Evoquant le football de haut niveau et la vie des femmes dans la société sénégalaise, la joueuse de Bourges reconnaît que « c’est très difficile de concilier les deux ».
« Dans notre société, beaucoup continuent de penser que les femmes doivent rester à la maison pour gérer leur ménage et laisser le football aux hommes et heureusement nos performances commencent à faire changer d’avis », s’est-elle empressée de préciser.
« Parents et proches commencent à comprendre que c’est notre passion et pour certains leur gagne-pain.
Certains joueurs sont mariés et le football ne change rien à leur vie de couple et à leur carrière sportive car ils continuent à jouer à haut niveau et à bien gérer leur foyer.
Mais cela reste un combat permanent pour nos plus jeunes, peut-être nos filles qui doivent pouvoir vivre pleinement leur passion », a-t-elle déclaré, insistant sur le fait que « le football ne s’oppose pas à la vie de couple, à être une femme et assumer son rôle dans la société ».
« Et bien sûr, je pense sérieusement au mariage et à fonder une famille et je vous promets que mon mariage n’est pas très loin.

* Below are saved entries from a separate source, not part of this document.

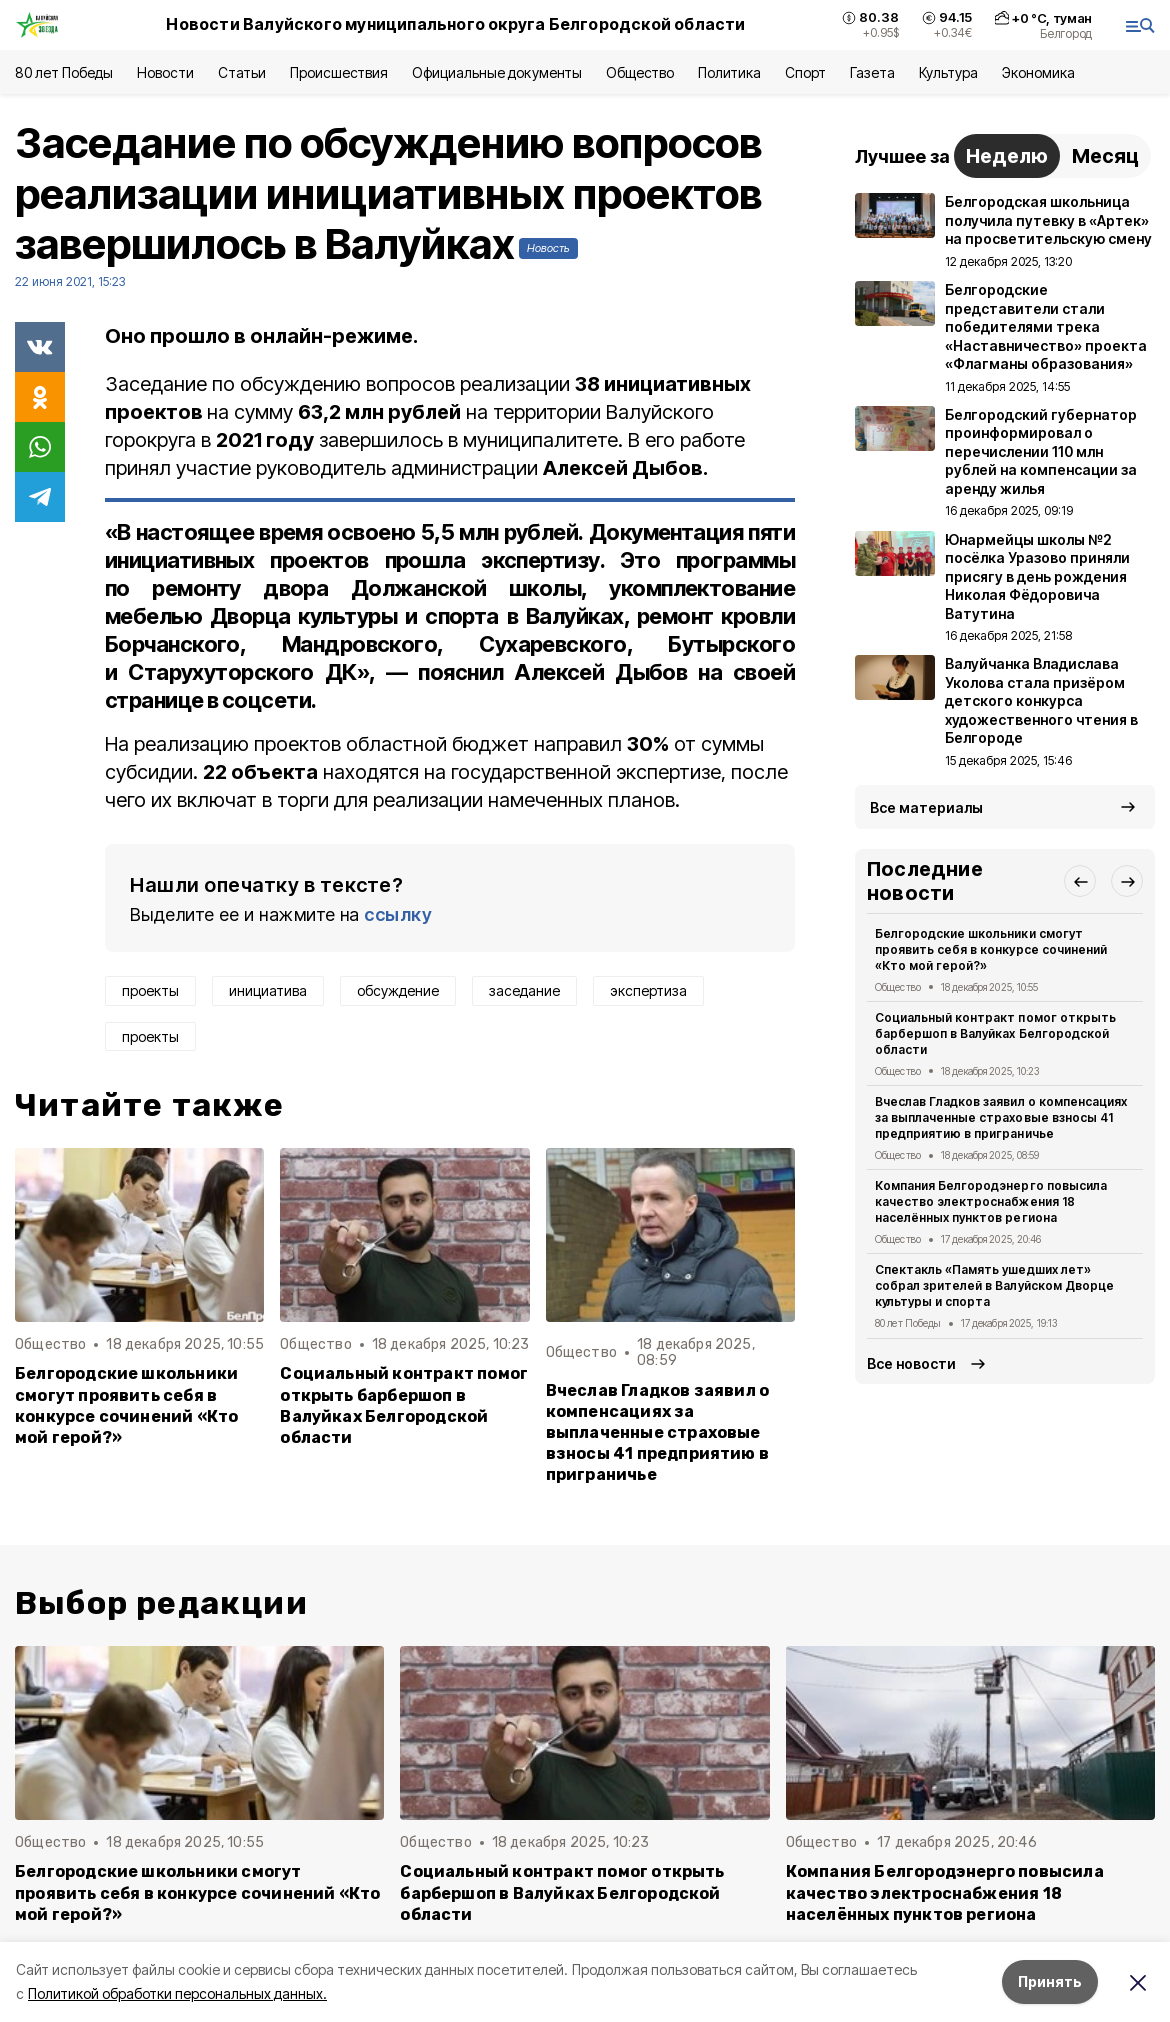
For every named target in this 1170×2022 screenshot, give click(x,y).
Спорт (805, 72)
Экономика (1038, 72)
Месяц (1105, 156)
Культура (948, 72)
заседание (524, 990)
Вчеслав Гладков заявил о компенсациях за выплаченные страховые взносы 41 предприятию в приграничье (658, 1432)
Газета (872, 72)
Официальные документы (497, 72)
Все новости (911, 1363)
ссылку (398, 914)
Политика (729, 72)
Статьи (242, 72)
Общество (640, 72)
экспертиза (648, 990)
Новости (165, 72)
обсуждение (398, 990)
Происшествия (339, 72)
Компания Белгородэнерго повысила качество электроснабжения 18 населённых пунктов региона (991, 1201)
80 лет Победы (64, 72)
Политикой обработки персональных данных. (177, 1993)
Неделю (1007, 156)
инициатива (268, 990)
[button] (1080, 881)
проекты (150, 990)
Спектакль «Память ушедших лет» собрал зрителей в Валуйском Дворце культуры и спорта (994, 1285)
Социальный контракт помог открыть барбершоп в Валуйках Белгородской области (404, 1405)
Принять (1050, 1981)
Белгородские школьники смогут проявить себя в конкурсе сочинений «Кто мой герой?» (126, 1405)
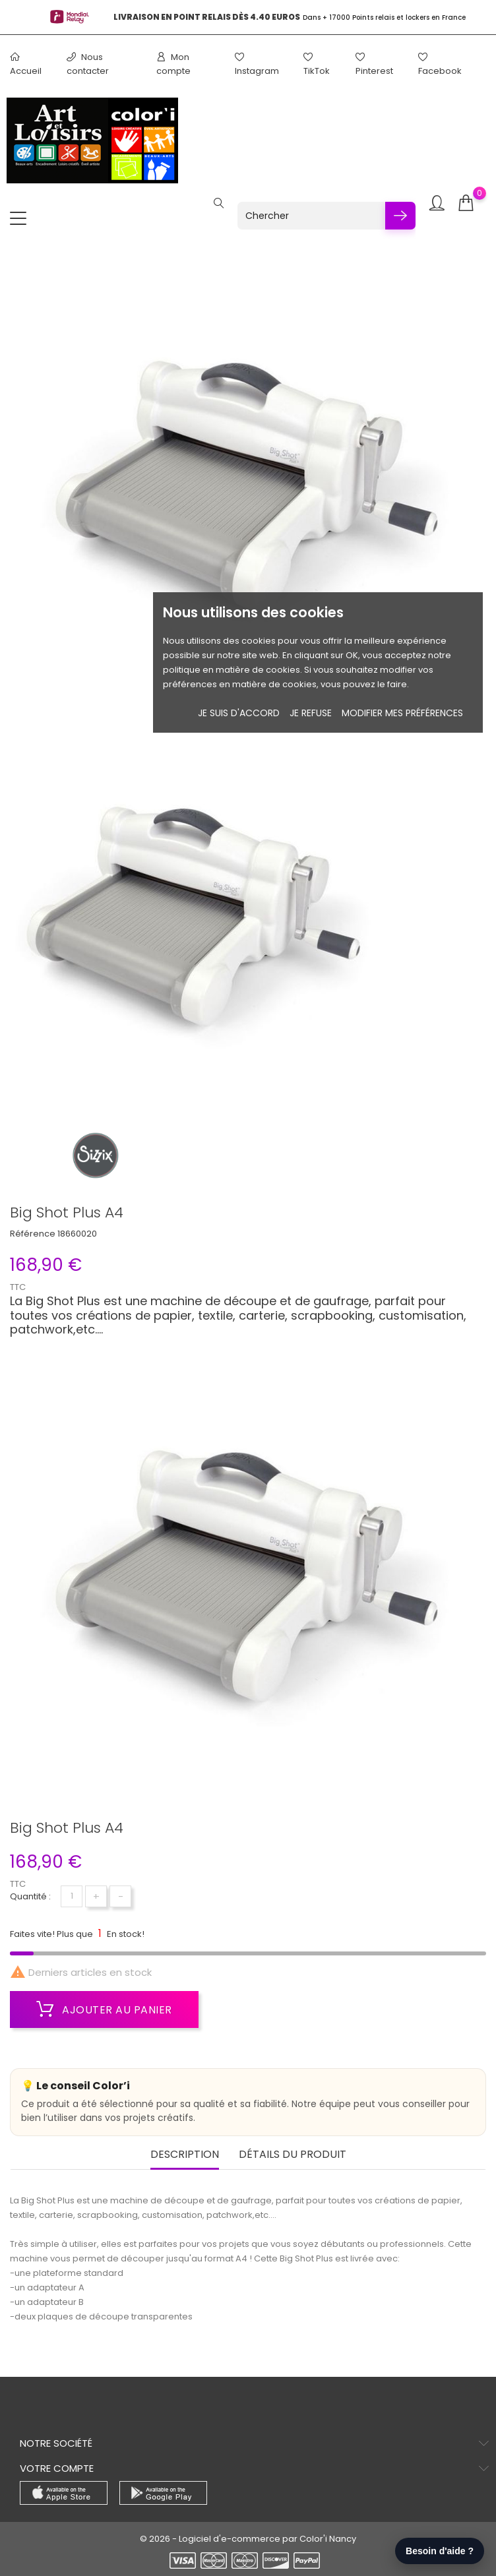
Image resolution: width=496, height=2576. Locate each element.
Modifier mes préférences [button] (402, 713)
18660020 (77, 1233)
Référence (32, 1233)
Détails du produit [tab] (292, 2155)
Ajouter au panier (104, 2009)
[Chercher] (311, 216)
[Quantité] (71, 1896)
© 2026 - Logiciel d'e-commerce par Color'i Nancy (248, 2538)
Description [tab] (184, 2155)
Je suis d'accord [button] (239, 713)
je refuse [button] (311, 713)
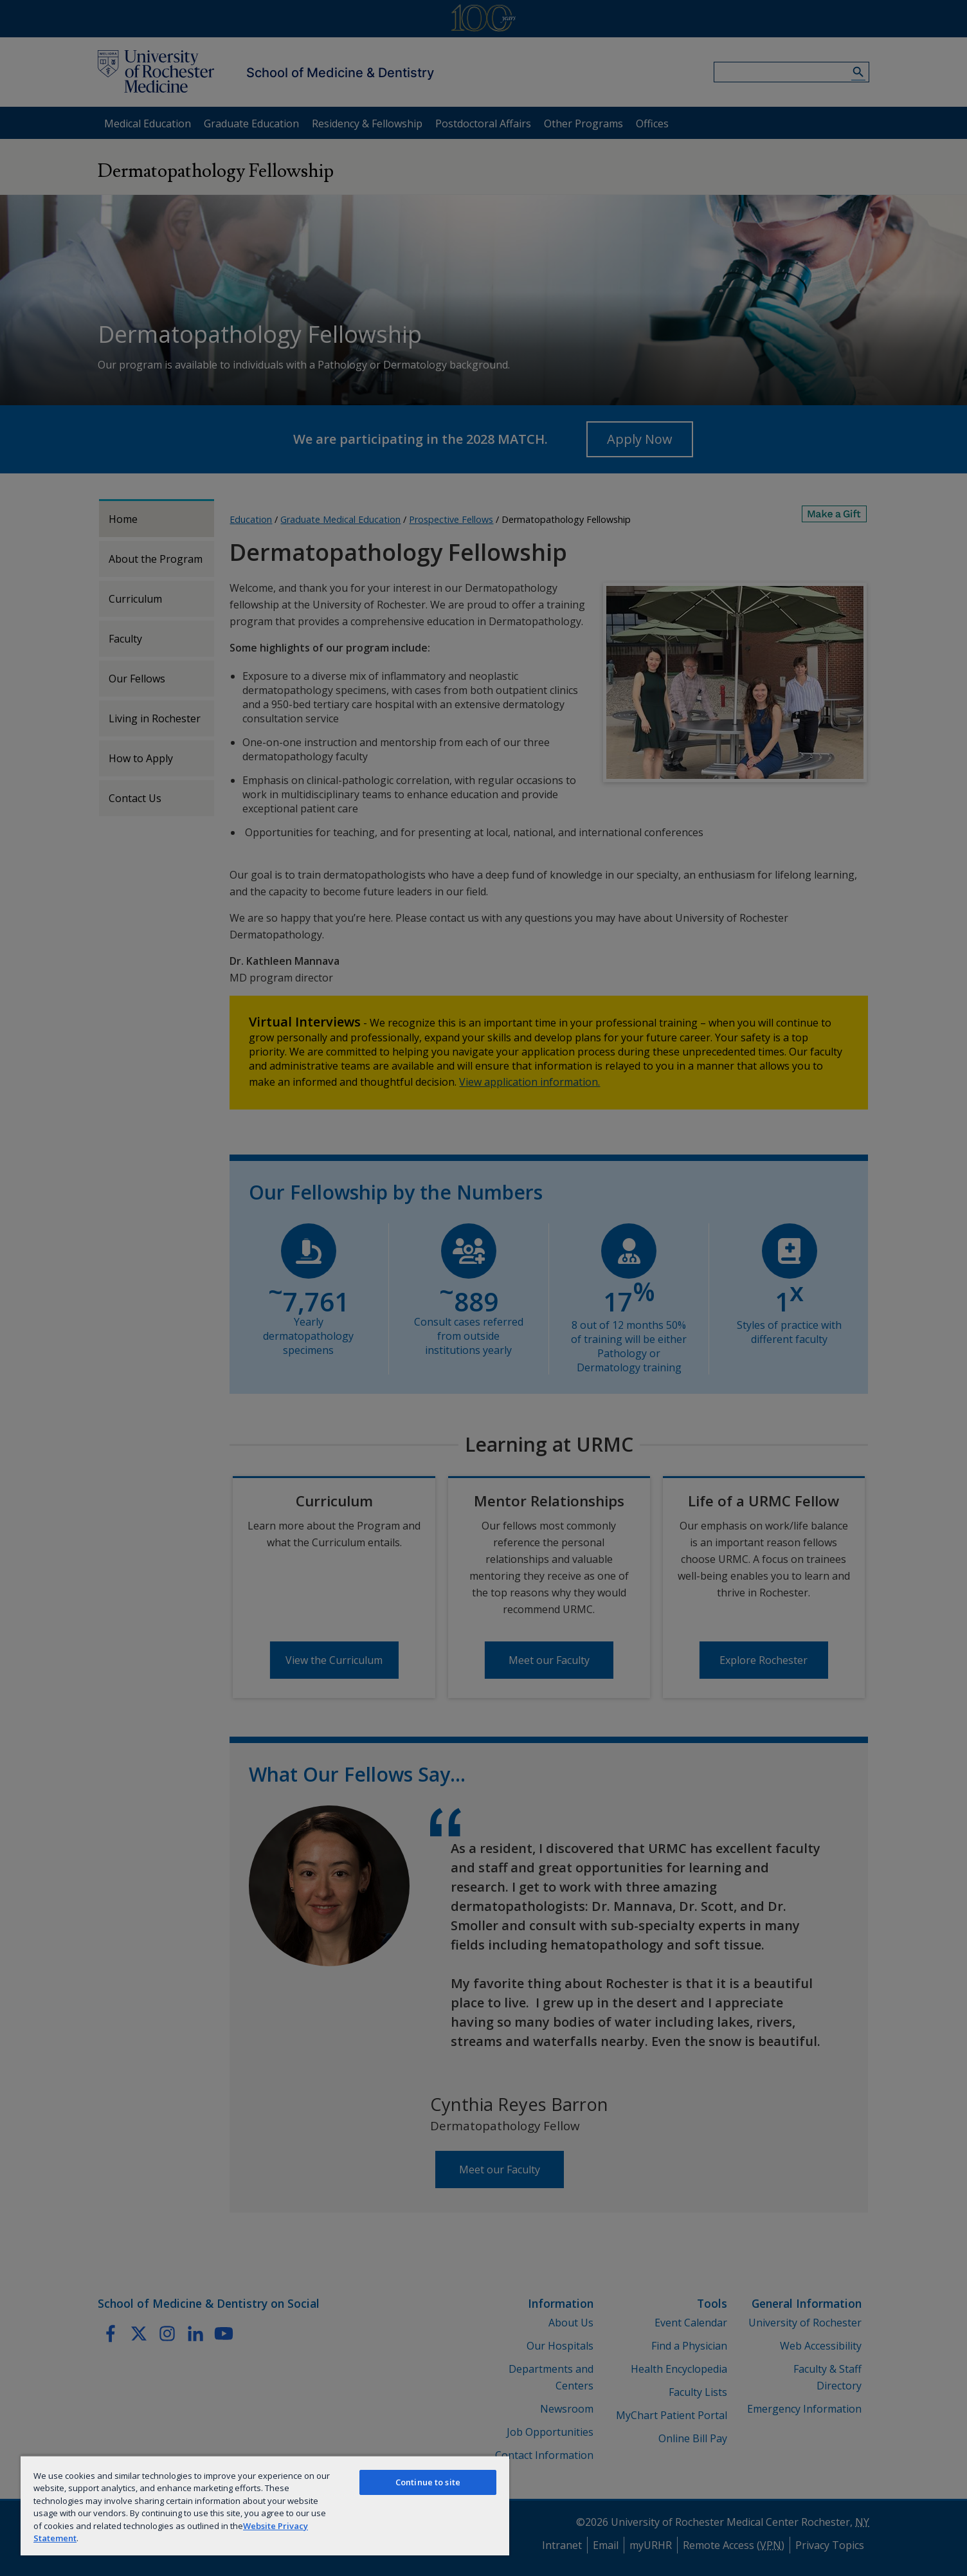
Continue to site (427, 2482)
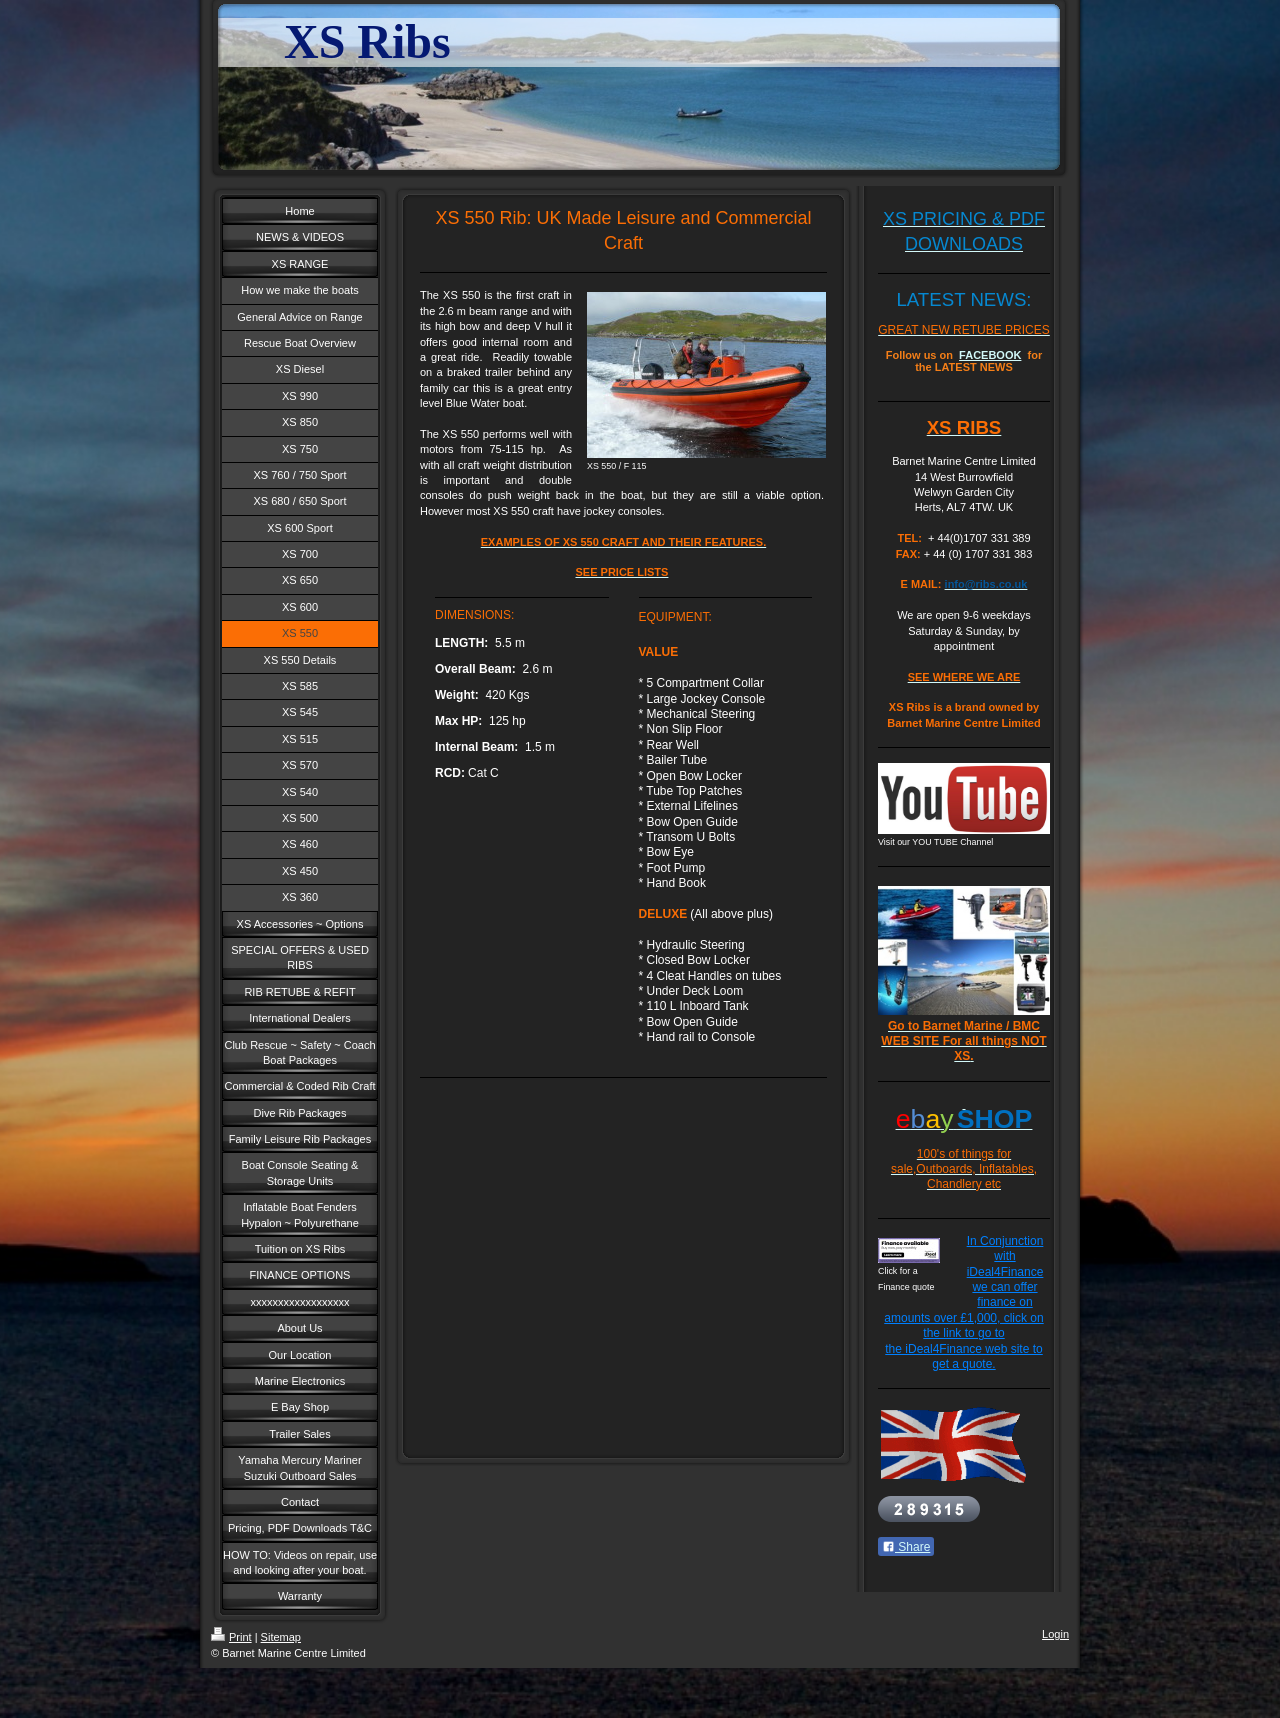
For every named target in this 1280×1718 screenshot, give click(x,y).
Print (231, 1637)
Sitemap (281, 1637)
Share (906, 1547)
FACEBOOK (990, 355)
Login (1055, 1634)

Le football de haut niveau, c’est très exigeant et franchement, ce n’est pas du gâteau mais puisque les filles arrivent à le faire pourquoi pas moi et les autres.
C’est fort possible surtout si vous avez la chance d’avoir des proches compréhensifs, notamment votre conjoint qui vous soutient dans vos activités.
Il y a beaucoup de préjugés mais les mentalités ont beaucoup changé et les performances récentes y ont beaucoup contribué.
« Quand tu décides de jouer au football, il faut accepter de continuer à bien travailler à l’école, de faire le ménage avant d’aller sur le terrain », a-t-elle dit, indiquant que pour elle, les choses ont changé lorsqu’elle a été appelée pour l’équipe nationale et quand elle a fait un transfert en France.
La capitaine des Lionnes, qui a disputé 42 matches avec l’équipe nationale depuis 2011, a déclaré que même si elle continuerait dans le jeu lorsqu’elle se retirerait de sa carrière de joueuse, elle souhaitait entrer dans la gestion du football pour aider la prochaine génération de joueurs.
« Je veux aider nos filles et nos sœurs à faire de bons choix de carrière », a déclaré Sgana qui combine désormais sa carrière de joueuse avec des études de gestion du football à Bourges.